### Exercise prompt
The answer must be a bare number: the count of lines below that contain "Hastalıkları".

=== Material to process ===

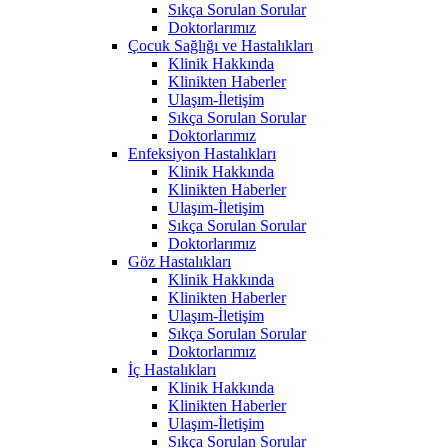
Sıkça Sorulan Sorular
Doktorlarımız
Çocuk Sağlığı ve Hastalıkları
Klinik Hakkında
Klinikten Haberler
Ulaşım-İletişim
Sıkça Sorulan Sorular
Doktorlarımız
Enfeksiyon Hastalıkları
Klinik Hakkında
Klinikten Haberler
Ulaşım-İletişim
Sıkça Sorulan Sorular
Doktorlarımız
Göz Hastalıkları
Klinik Hakkında
Klinikten Haberler
Ulaşım-İletişim
Sıkça Sorulan Sorular
Doktorlarımız
İç Hastalıkları
Klinik Hakkında
Klinikten Haberler
Ulaşım-İletişim
Sıkça Sorulan Sorular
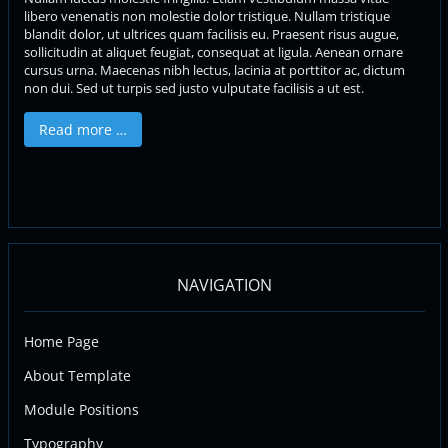
libero venenatis non molestie dolor tristique. Nullam tristique
blandit dolor, ut ultrices quam facilisis eu. Praesent risus augue,
sollicitudin at aliquet feugiat, consequat at ligula. Aenean ornare
cursus urna. Maecenas nibh lectus, lacinia at porttitor ac, dictum
non dui. Sed ut turpis sed justo vulputate facilisis a ut est.
Read more …
NAVIGATION
Home Page
About Template
Module Positions
Typography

===

### Solution to this exercise
4